# Theory for find the eigenvules of a matrix

1. Feb 24, 2014

### Jhenrique

Exist so much theory for find the eigenvules of a matrix (invariants, characteristic polynomials, algebraic formula with trace and determinant...), but don't exist none formula for find the eigenvectors of a matrix? I never saw none! Please, if such formula exist, give me it or tell when I can study this.

2. Feb 24, 2014

### pasmith

You need to find eigenvalues before you can find eigenvectors.

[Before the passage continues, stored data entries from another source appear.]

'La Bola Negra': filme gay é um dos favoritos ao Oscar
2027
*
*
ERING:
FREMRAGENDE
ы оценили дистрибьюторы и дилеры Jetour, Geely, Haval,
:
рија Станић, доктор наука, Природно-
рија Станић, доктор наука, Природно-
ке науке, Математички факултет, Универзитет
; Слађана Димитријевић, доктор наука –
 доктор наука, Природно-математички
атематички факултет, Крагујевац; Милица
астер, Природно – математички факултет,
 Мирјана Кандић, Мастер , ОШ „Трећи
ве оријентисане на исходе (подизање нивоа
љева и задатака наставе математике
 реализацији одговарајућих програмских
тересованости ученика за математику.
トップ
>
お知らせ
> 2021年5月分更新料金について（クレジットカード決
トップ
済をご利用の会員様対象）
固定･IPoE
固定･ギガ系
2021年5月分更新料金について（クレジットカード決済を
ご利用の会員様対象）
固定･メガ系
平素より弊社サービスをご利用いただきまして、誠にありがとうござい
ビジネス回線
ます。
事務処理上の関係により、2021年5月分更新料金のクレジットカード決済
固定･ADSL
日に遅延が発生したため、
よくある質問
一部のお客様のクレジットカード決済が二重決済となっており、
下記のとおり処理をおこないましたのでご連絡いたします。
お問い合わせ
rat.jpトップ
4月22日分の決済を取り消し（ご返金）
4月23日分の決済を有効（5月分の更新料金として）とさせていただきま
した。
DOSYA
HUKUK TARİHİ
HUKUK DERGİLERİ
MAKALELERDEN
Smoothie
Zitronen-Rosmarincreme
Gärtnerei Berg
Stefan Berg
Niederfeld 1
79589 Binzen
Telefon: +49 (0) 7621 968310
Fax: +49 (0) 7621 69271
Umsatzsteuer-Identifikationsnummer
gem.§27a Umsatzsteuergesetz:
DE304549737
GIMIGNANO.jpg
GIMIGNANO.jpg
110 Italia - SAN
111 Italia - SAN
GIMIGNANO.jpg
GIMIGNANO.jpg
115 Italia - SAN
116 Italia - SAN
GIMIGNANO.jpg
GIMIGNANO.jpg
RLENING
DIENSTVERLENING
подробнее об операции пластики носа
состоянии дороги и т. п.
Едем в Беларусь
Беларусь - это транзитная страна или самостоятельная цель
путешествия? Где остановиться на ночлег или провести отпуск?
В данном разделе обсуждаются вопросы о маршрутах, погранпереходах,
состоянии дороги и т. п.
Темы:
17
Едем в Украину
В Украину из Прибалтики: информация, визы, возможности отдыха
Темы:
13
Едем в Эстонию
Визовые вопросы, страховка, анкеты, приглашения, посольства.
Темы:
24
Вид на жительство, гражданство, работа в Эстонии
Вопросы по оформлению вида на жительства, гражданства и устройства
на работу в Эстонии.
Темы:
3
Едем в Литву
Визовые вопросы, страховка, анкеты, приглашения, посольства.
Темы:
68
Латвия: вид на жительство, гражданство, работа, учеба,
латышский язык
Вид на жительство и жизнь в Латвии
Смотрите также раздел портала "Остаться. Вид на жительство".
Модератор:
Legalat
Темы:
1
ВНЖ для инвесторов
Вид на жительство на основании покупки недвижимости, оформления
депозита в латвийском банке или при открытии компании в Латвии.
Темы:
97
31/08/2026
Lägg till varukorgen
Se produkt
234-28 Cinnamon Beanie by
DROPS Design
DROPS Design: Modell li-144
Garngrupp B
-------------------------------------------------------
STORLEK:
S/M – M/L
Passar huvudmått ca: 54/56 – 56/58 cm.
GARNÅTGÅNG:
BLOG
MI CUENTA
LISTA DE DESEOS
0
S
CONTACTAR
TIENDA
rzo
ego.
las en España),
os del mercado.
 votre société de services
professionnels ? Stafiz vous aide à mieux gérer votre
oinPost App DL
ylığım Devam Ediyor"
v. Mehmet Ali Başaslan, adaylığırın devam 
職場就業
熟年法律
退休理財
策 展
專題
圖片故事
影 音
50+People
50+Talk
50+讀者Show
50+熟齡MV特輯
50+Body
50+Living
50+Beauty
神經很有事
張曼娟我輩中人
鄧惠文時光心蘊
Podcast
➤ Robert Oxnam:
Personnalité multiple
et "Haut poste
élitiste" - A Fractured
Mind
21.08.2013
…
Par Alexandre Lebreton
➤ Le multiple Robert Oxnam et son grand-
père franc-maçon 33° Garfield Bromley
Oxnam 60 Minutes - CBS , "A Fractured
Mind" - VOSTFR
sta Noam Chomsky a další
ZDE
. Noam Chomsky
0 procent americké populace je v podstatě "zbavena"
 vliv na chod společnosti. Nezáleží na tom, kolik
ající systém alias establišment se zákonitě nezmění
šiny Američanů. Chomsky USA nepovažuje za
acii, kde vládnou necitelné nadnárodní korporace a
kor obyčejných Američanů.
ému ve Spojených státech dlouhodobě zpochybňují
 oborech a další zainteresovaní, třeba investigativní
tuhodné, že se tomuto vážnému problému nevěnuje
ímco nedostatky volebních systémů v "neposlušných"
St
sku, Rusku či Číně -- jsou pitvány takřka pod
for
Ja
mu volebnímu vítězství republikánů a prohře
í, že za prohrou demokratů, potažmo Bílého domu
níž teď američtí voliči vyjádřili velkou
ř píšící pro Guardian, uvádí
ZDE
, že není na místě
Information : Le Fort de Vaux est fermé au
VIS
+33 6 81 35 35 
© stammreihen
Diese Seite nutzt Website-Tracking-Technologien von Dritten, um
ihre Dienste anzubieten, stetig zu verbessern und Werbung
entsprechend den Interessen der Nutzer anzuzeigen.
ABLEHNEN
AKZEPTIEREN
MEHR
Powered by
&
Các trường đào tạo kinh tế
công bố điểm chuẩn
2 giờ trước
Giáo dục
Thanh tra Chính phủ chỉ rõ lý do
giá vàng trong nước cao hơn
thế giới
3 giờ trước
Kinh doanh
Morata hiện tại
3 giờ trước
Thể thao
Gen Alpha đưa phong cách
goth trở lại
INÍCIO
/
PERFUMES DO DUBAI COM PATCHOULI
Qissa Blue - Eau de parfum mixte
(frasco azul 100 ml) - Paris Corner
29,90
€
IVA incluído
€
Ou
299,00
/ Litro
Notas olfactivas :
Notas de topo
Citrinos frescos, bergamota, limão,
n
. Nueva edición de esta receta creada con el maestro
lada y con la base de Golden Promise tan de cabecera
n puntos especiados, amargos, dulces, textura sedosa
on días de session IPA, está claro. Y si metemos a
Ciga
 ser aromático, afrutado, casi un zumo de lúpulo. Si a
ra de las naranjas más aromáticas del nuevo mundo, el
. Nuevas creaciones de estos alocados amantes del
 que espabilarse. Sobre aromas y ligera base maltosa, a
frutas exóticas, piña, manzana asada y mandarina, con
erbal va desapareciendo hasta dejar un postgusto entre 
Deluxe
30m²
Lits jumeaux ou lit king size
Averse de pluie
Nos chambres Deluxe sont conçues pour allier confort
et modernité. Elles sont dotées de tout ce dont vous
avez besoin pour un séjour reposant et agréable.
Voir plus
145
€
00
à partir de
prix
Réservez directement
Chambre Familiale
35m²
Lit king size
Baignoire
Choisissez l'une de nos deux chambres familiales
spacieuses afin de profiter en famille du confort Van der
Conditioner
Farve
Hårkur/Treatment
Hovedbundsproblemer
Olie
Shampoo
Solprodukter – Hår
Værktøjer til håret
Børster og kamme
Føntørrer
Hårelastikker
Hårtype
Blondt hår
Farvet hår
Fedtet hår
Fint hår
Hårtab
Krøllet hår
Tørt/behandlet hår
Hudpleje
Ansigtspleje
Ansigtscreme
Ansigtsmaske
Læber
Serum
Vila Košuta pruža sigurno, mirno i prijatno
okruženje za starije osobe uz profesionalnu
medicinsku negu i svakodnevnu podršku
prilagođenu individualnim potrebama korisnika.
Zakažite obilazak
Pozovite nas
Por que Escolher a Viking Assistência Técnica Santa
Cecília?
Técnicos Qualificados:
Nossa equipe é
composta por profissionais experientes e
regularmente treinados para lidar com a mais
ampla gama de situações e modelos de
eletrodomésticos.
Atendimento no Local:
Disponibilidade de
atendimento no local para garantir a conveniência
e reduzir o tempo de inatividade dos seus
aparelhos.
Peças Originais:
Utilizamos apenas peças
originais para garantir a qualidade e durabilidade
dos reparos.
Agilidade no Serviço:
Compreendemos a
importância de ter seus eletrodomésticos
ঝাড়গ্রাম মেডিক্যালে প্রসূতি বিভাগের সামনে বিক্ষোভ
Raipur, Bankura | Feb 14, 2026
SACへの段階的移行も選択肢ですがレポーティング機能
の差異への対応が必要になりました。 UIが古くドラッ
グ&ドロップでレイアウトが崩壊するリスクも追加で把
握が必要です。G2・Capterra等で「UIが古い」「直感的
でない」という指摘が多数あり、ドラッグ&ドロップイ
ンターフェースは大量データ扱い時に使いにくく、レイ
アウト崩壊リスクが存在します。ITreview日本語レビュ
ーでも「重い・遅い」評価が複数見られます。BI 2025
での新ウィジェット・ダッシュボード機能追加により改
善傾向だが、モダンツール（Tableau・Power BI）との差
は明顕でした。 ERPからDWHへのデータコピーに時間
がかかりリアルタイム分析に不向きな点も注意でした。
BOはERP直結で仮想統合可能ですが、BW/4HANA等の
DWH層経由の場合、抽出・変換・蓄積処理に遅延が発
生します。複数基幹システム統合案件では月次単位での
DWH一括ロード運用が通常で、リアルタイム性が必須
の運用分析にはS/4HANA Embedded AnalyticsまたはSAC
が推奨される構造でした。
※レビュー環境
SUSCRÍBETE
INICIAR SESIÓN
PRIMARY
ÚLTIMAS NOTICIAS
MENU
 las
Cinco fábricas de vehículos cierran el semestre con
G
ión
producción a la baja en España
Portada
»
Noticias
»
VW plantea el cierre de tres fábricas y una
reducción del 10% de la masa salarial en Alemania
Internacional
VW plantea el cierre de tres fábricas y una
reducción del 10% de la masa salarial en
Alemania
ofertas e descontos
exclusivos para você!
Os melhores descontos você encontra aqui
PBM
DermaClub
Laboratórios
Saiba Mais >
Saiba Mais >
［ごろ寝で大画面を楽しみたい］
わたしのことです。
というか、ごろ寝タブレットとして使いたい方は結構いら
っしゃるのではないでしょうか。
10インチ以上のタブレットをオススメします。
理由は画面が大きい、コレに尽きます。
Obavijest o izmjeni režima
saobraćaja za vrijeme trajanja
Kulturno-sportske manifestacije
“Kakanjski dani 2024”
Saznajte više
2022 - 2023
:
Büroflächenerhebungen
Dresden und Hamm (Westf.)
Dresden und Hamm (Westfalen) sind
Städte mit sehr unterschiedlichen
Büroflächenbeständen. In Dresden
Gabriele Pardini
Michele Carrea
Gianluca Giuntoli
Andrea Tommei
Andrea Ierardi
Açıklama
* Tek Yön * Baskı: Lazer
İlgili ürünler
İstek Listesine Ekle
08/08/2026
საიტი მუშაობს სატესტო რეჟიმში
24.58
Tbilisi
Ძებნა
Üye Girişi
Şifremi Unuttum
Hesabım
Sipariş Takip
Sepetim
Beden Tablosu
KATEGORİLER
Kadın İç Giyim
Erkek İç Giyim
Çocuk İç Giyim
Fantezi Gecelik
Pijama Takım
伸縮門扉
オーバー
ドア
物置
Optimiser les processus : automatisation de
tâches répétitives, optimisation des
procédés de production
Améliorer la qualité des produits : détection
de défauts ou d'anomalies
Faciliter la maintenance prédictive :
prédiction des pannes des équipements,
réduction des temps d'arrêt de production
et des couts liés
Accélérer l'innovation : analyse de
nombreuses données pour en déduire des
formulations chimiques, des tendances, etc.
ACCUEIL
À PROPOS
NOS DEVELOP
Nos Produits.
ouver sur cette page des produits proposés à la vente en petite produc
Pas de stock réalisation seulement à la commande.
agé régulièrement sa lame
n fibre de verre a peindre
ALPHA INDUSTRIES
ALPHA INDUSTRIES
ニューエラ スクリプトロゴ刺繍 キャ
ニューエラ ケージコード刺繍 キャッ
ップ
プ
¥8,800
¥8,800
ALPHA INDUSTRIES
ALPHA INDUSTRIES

Two matrices with the same eigenvalues can have entirely different eigenvectors, so there is no general formula for finding eigenvectors beyond the definition: $v \neq 0$ is an eigenvector of $M$ if and only if there exists a scalar $\lambda$ such that
$$Mv = \lambda v.$$
Having found the eigenvalues as the roots of the characteristic polynomial
$$\chi_M(z) = \det (M - zI)$$
you can then find the corresponding eigenvector(s) by using the definition above.

3. Feb 24, 2014

### Staff: Mentor

If you use similarity transformations of an $n\times n$ matrix $A$ to reduce it a diagonal form, i.e., repeat
\begin{align} A_{1} &= P_1^{-1} A P_1 \\ A_{2} &= P_2^{-1} P_1^{-1} A P_1 P_2 \\ \vdots \\ A_{k} &= P_k^{-1} \cdots P_1^{-1} A P_1 \cdots P_k \end{align}
until $A_{k}$ is diagonal, then
$$A_{k} = \mathrm{diag}( \lambda_1, \lambda_2, \ldots, \lambda_n)$$
with $\lambda_i$ the eigenvalues of $A$ and the columns of the matrix
$$X = P_1 P_2 \cdots P_k$$
are the corresponding eigenvectors.

The QR algorithm is such a method.

4. Feb 24, 2014

### pasmith

Not all matrices are diagonalizable, even over $\mathbb{C}$! For example
$$\begin{pmatrix} 1 & 1 \\ 0 & 1 \end{pmatrix}$$

The best you can do is reduce a matrix to its Jordan normal form, which the above matrix is.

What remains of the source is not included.